Немного успокоившись, политрук расспрашивает, кто выступал по радио, что мы слышали.
– "Так же без следа поглотит она и эти орды", - первым сообщает Семен.
– "Ничего, мы сдюжим..." Я поправляю Гнатенко:
– Он пропустил одну фразу. Еще было сказано: "Так было, так будет",
– Существенная поправка, - замечает Прав дин.
– Интересно, кто же выступал?
– Конечно, Москва, товарищ политрук, - замечает Чупрахин. Так только она, наша столица, может сказать: "Ничего, мы сдюжим".
Али приносит флягу с водой. Семен, принимая награду, тут же передает флягу подошедшей Маше:
– Возьмите, доктор, пригодится раненым. Взрыв потрясает стены катакомб. Правдин смотрит на часы.

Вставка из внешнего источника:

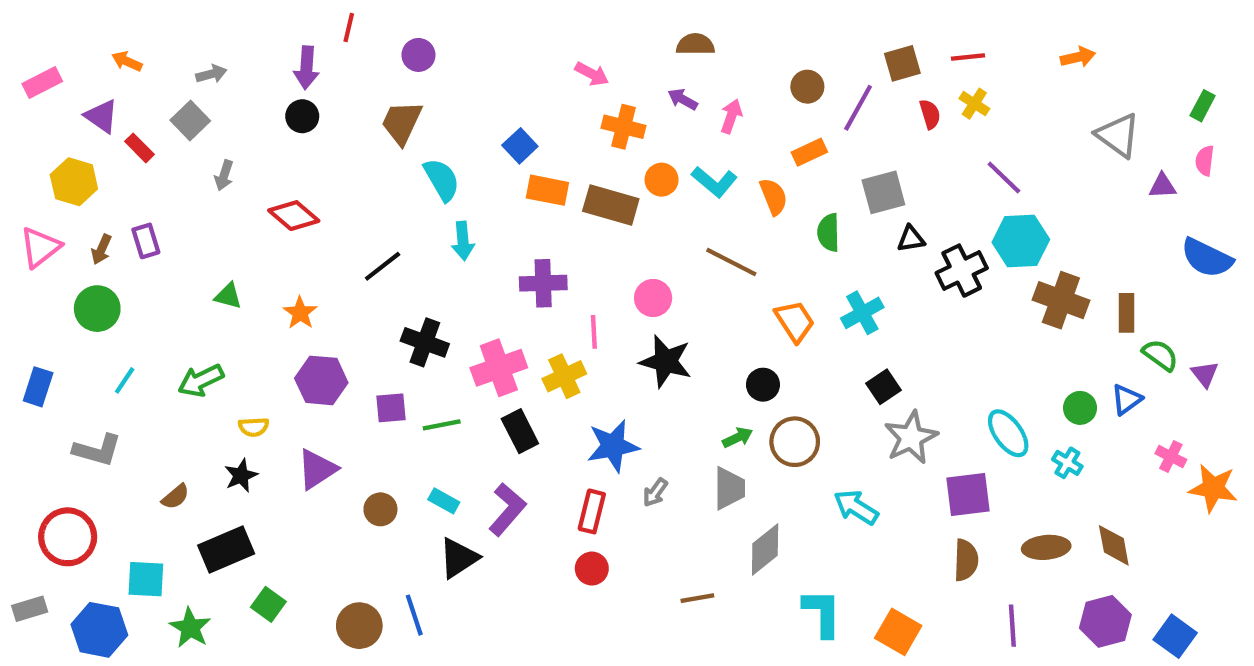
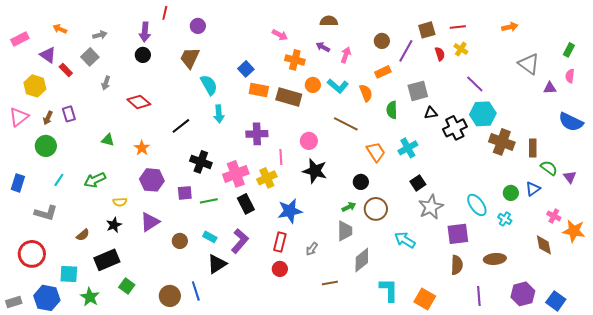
gray arrow: (655, 492) -> (312, 249), moved
brown diamond: (1114, 545) -> (544, 245), moved
gray rectangle: (30, 609) -> (14, 302), moved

– Девять часов, - сообщает он Кувалдину.
– Значит, начинают, как всегда, не опаздывают, - произносит Егор.
– Ничего, сдюжим, - говорит политрук, - и этих подрывников сдюжим.
Грохот взрывов нарастает с каждой секундой. Под ногами качается земля.
– 11
Гитлеровцы производят взрывы чаще всего в первой половине дня, потом наступает затишье, немцы будто ожидают, отзовемся мы или нет. Так они ждут до следующего утра. С восходом солнца вновь сверлят землю, закладывают аммонал и рвут... Взрывы мало изменили нашу подземную жизнь. Только сократились посты, многие бойницы завалены.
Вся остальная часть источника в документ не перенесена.